Syracuse had a new basketball coach for the 1976-1977 in Jim Boeheim.  He had recruited Roosevelt Bouie as an assistant, and sent assistant coach Rick Pitino to recruit Louis Orr. The two players, under Boeheim, would take Syracuse to a new level of consistent success, and establish Syracuse as an Eastern basketball power, eventually leading to the formation of the Big East Conference.
Syracuse would go 26-4, 22-6, 26-4 and 26-4 for an overall record of 100-18 during the Bouie N' Louie era.  They would win the inaugural Big East Regular Season championship, and would rise to #2 in the AP polls their senior year.  
Roosevelt Bouie was a fierce defensive player with tremendous shot blocking skills. He was very athletic and could run the court very well, allowing the Orangemen to thrive in their fast break offense favored by Boeheim.  Bouie would graduate from Syracuse as the #2 all-time leading scorer, third in rebounding, and first in blocked shots (since surpassed in all three areas).   Bouie would be drafted in the second round of the NBA draft by the Dallas Mavericks. He felt the Maverick's contract was not good enough and kept up on his promise to go and play in Italy.  Bouie found that he loved the lifestyle in Italy, the pay was very good, and he never came back to the NBA, having a long and outstanding career in the Italian league.  

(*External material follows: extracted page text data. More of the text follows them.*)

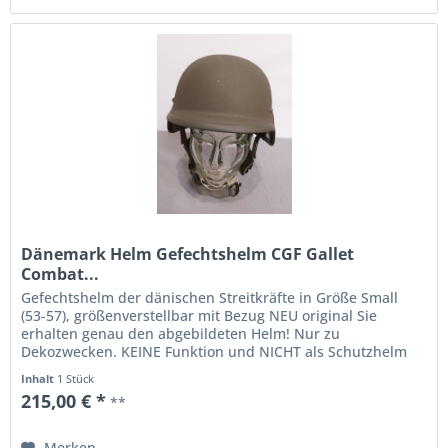
Dänemark Helm Gefechtshelm CGF Gallet
Combat...
Gefechtshelm der dänischen Streitkräfte in Größe Small
(53-57), größenverstellbar mit Bezug NEU original Sie
erhalten genau den abgebildeten Helm! Nur zu
Dekozwecken. KEINE Funktion und NICHT als Schutzhelm
zu...
Inhalt
1 Stück
215,00 € *
**
Merken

Louis Orr was a thin rail of a player who was excellent at running the court, and grabbing rebounds.  He was a valuable sixth man his freshman season, and scored 9.4 points per game off the bench.  He would move into the starting lineup his sophomore season, and continued to improve.  Like Bouie, he was named to the Big East First Team its inaugural season 1979-1980.  Orr would be drafted in the first round of the 1980 NBA draft by the Indiana Pacers.  He would have eight solid, though unspectacular, seasons in the NBA.

Orr would later turn to coaching, and was an assistant coach at Syracuse under Boeheim, along with being the head coach at Providence, Siena, Seton Hall and Bowling Green. In 2002-2003 he would be named the Big East Coach of the Year while at Seton Hall.

Congratulations to that inseparable due, Louis Orr and Roosevelt Bouie.